— Task inputs —
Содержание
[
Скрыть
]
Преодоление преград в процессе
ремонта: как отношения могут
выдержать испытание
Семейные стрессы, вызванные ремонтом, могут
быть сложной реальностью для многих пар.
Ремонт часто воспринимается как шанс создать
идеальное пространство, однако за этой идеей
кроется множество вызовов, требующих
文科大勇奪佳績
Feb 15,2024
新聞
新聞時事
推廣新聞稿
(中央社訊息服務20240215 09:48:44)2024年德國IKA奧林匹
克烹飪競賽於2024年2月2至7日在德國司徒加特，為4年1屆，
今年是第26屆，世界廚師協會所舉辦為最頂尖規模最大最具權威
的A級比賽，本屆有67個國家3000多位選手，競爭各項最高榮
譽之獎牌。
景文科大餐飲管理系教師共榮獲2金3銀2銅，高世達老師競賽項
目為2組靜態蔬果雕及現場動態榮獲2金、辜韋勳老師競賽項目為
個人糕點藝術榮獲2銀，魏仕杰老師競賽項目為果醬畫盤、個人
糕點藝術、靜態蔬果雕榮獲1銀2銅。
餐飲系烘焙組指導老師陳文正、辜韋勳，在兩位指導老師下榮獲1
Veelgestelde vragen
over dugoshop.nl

...

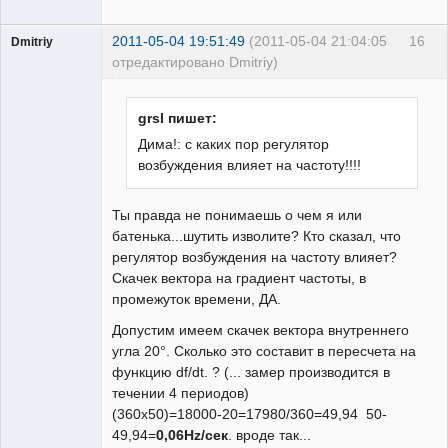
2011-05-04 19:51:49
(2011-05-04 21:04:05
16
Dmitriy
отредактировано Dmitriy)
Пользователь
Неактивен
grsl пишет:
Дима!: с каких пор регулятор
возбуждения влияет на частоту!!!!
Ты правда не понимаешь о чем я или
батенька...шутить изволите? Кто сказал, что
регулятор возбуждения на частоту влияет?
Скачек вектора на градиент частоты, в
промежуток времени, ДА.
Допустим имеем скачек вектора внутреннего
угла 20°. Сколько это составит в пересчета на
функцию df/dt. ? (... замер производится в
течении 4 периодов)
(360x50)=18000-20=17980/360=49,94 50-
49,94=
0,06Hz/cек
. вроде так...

— Task description —
Work out how many lines in the material contain the string "могут", then write that number and nothing more.

— Task solution —
2